Frost fire consumed rakke shades, eating their essence until nothing but disembodied screams of pain remained to echo in the night. The temperature continued to fall as death swept across the mortal plane. It beckoned to things dead and gone eons before rakkes ever walked the earth. Huge, multilegged creatures with spike-crusted claws scrambled into being, lunging and stabbing at the shades of the Iron Elves and forcing them to slowly retreat.

The vortex around the creature continued to grow, its scouring winds tearing and scattering anything and everything they touched. It fed on the darkness, drawing ever more power as time disgorged dead after dead onto the field of battle. Each new creature was more twisted and broken than the last, its memory of what it was so fragmented that it could only piece together parts of what it had once been. What remained as strong as ever, however, was the rapacious need to feed, and these monsters of tentacle and spike, fang and barb, flew at the shades of the Iron Elves with abandon. The shades fell back, and Alwyn let them, knowing that not even they could withstand this force. There was only one way for this madness to stop.

Alwyn took in a breath and breathed out frost fire.

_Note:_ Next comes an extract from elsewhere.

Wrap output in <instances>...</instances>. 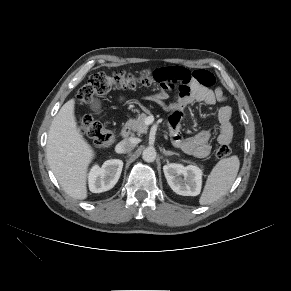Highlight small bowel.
Returning <instances> with one entry per match:
<instances>
[{"label": "small bowel", "instance_id": "1", "mask_svg": "<svg viewBox=\"0 0 291 291\" xmlns=\"http://www.w3.org/2000/svg\"><path fill=\"white\" fill-rule=\"evenodd\" d=\"M158 74L165 78L166 83H161L160 90L152 96V99L171 113L170 128L173 143L188 154L204 158L210 153L211 131L203 130L190 137L184 138L180 126L184 109L192 103H201L207 106L220 103L217 110L219 124L218 143L229 144L233 137V125L231 123L232 110L225 104L226 96L221 88L212 89L214 77L208 71L200 70L190 72L188 69L175 66L157 69ZM205 73L207 79L202 81L198 74ZM168 82L178 85V94L172 102L166 103L168 94Z\"/></svg>", "mask_w": 291, "mask_h": 291}]
</instances>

“I challenge you, Gwyn!” Alwyn shouted, and strode forth to meet the darkness head on.

TWENTY-SEVEN

Konowa, this is madness,” Visyna said, standing at the front gate of the fort. Except the front gate wasn’t there anymore. The two large wooden doors had been ripped from their hinges and repurposed by Viceroy Alstonfar. “The Viceroy is a very creative man, but this is just lunacy.”

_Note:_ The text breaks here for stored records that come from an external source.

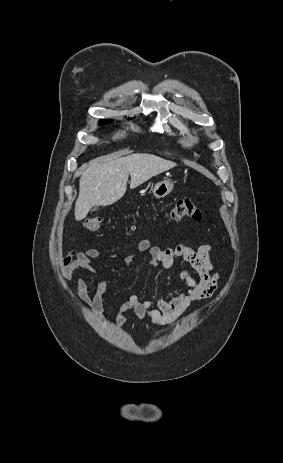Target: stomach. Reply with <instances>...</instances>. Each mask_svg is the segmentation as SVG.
<instances>
[{"label": "stomach", "instance_id": "0dacf381", "mask_svg": "<svg viewBox=\"0 0 283 463\" xmlns=\"http://www.w3.org/2000/svg\"><path fill=\"white\" fill-rule=\"evenodd\" d=\"M173 190V182L164 180L154 185L152 189L153 195L160 199L166 197Z\"/></svg>", "mask_w": 283, "mask_h": 463}]
</instances>
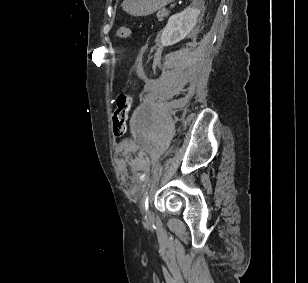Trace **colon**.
Listing matches in <instances>:
<instances>
[{
	"instance_id": "1",
	"label": "colon",
	"mask_w": 308,
	"mask_h": 283,
	"mask_svg": "<svg viewBox=\"0 0 308 283\" xmlns=\"http://www.w3.org/2000/svg\"><path fill=\"white\" fill-rule=\"evenodd\" d=\"M131 29L123 26L117 29L116 36L118 38H128ZM132 105V98L128 94H120L116 99L115 109L112 114V129L116 137H123L127 132V123L129 112Z\"/></svg>"
}]
</instances>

Konowa couldn’t disagree, but he didn’t see what choice they had. He stepped aside as soldiers ran back and forth from inside the fort. They were scrambling to load as many supplies as would fit on the hastily constructed wooden contraption now resting on the top of the snow-covered roadway leading down to the desert floor. Armloads of anything and everything were being tossed onto the Viceroy’s invention, though Konowa thought a more apt description would be “disaster waiting to happen.” In this regard, he and Visyna agreed, but he couldn’t let her know that.

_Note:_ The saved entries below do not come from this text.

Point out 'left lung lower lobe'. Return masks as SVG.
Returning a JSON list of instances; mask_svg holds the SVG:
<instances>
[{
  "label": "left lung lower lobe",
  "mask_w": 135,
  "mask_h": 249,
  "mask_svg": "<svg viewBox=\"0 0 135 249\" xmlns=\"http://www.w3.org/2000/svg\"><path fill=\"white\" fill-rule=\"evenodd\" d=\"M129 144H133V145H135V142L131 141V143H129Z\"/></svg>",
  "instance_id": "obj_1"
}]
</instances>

“Careful, Major, coming through,” a soldier said, tottering under the weight of a large wooden cask. Anything of possible value, especially foodstuffs, were being hurriedly bundled and loaded as RSM Arkhorn barked orders that would sound more at home in a grocer’s shop: “Try to find a bag of flour with a few less rat droppings in it! Don’t go mixing the tins of boot polish with the tins of jam. Some of us will be wanting toast later, and if I open the wrong tin in the dark guess who’ll be eating every bite!”